It was a slow day so far. Usually, more than twenty people or so came in for something. Pizza, a drink, both. From nine-am to now, there's only been ten.
Ten. Maybe Mr. Builder would cut wages if it kept being so slow. That would probably mean working overtime, and you already worked a lot harder than most. Being required to do that wasn't going to make it any easier.
Deliveries, manning the cashier, sometimes even cooking the pizza if it was just you working. You did it all. Employee of the Day: Elliot was the constant plaque in the halls leading to the manager's office in the pizza boxing room.
You were the best goddamn employee here. (It felt like you were the only one, sometimes, too.)
Despite that, you still loved your job. Helping people? Feeding them? Being happy to help? It was your life at this point. Even if the occasional rude customer had you wanting to lunge over the register and use your hands for more than pressing buttons or kneading dough or revving delivery bikes.
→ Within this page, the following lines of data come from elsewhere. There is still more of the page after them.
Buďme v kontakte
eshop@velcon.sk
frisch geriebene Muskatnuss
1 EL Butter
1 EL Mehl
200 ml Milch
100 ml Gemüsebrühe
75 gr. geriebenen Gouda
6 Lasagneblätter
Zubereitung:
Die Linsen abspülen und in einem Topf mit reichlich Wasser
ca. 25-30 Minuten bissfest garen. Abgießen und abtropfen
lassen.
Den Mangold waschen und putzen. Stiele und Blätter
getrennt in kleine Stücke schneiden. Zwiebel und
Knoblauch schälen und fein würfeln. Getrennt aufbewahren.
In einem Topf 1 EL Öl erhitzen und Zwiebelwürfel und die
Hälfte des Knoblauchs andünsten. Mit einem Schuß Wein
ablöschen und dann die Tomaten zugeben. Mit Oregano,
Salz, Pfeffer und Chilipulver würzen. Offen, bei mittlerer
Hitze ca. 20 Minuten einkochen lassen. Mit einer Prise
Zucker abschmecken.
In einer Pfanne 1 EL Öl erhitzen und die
Even if customers were never a normal bunch.
Like right now.
But the tall, yellow man in three layers and a fedora doesn't seem intent on ordering pizza. You've seen him before. Familiar, incredibly so.
Is he the one ordering those three pizzas every other week? Because his appearance fits the voice you hear on the phone.
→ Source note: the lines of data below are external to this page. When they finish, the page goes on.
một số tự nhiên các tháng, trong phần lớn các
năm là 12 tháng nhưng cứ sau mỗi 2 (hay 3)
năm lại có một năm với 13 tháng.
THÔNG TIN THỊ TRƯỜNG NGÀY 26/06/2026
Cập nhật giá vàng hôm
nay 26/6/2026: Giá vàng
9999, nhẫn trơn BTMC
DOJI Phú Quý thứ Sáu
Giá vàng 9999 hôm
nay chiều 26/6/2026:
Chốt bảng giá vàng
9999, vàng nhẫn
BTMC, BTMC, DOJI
And his head is slightly tilted down, further obscuring his face. You can only see his mouth. He isn't smiling. Not remotely.
Because to him, to Mafioso, you have debt. A pizza place worker probably making minimum wage, being worked overtime daily, with debt. Joining the pool of people with more confidence than safely spendable money.
You have, approximately, three thousand in debt, to a table of Blackjack. Gambling. A degenerate act of entertainment and manipulative advertisement that promises big rewards.
That's what the high-debt list says anyway in his office.
And Mafioso's come to collect the debt directly. At your work. There's nobody else here, anyway, besides a rat or two you have yet to capture.